Hardware Accelerated GPU Scheduling

Steve Pronovost

Abstract

You may have noticed a mysterious new optional feature called Hardware Accelerated GPU Scheduling appear in the advanced graphics settings page with the Windows 10 May 2020 update. The purpose of this blog is to give some background on this new feature and how we are introducing it. It is intended for folks curious about Windows internals. Remaining on the cutting edge of hardware innovation has always been a critical aspect of our graphics platform. Hardware Accelerated GPU Scheduling enables more efficient GPU scheduling between applications. For most users, this transition will be transparent. It is one of those things that if we do our job right, you will never know the transition happened. As the graphics platform continues to evolve, this modernization will enable new scenarios in the future.

WDDM GPU Scheduler

It has been almost 14 years since the introduction of the Windows Display Driver Model 1.0 (WDDM) and with it the introduction of GPU scheduling in Windows. Few likely remember the pre-WDDM days where applications could simply submit work to the GPU as much as they wanted. They submitted to a global queue where it was executed in a strict “first to submit, first to execute” fashion. These very rudimentary scheduling schemes were workable, at a time where most GPU applications were full screen games, being run one at a time.

With the transition to a broad set of applications using the GPU for richer graphics and animations, the platform needed to better prioritize GPU work to ensure a responsive user experience. Thus, the WDDM GPU scheduler was born.

Over time we have significantly enhanced the GPU scheduler at the heart of WDDM, supporting additional features and scenarios with each new WDDM version. However, throughout its evolution, one aspect of the scheduler was unchanged. We have always had a high-priority thread running on the CPU that coordinates, prioritizes, and schedules the work submitted by various applications.

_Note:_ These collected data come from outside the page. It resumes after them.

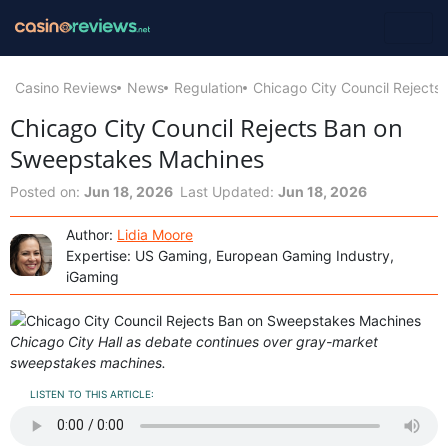
Casino Reviews
News
Regulation
Chicago City Council Reject
Chicago City Council Rejects Ban on
Sweepstakes Machines
Posted on:
Jun 18, 2026
Last Updated:
Jun 18, 2026
Author:
Lidia Moore
Expertise: US Gaming, European Gaming Industry,
iGaming
Chicago City Hall as debate continues over gray-market
sweepstakes machines.
LISTEN TO THIS ARTICLE: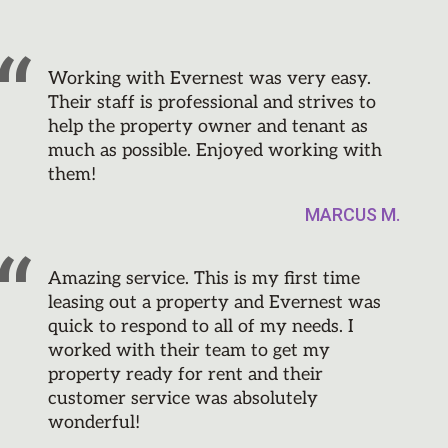
Working with Evernest was very easy.
Their staff is professional and strives to
help the property owner and tenant as
much as possible. Enjoyed working with
them!
MARCUS M.
Amazing service. This is my first time
leasing out a property and Evernest was
quick to respond to all of my needs. I
worked with their team to get my
property ready for rent and their
customer service was absolutely
wonderful!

This approach to scheduling the GPU has some fundamental limitations in terms of submission overhead, as well as latency for the work to reach the GPU. These overheads have been mostly masked by the way applications have traditionally been written. For example, an application would typically do GPU work on frame N, and have the CPU run ahead and work on preparing GPU commands for frame N+1. This buffering of GPU commands into batches allows an application to submit just a few times per frame, minimizing the cost of scheduling and ensuring good CPU-GPU execution parallelism.

An inherent side effect of buffering between CPU and GPU is that the user experiences increased latency. User input is picked up by the CPU during “frame N+1” but is not rendered by the GPU until the following frame. There is a fundamental tension between latency reduction and submission/scheduling overhead. Applications may submit more frequently, in smaller batches to reduce latency or they may submit larger batches of work to reduce submission and scheduling overhead.

Hardware-accelerated GPU scheduling

With Windows 10 May 2020 update, we are introducing a new GPU scheduler as a user opt-in, but off by default option. With the right hardware and drivers, Windows can now offload most of GPU scheduling to a dedicated GPU-based scheduling processor.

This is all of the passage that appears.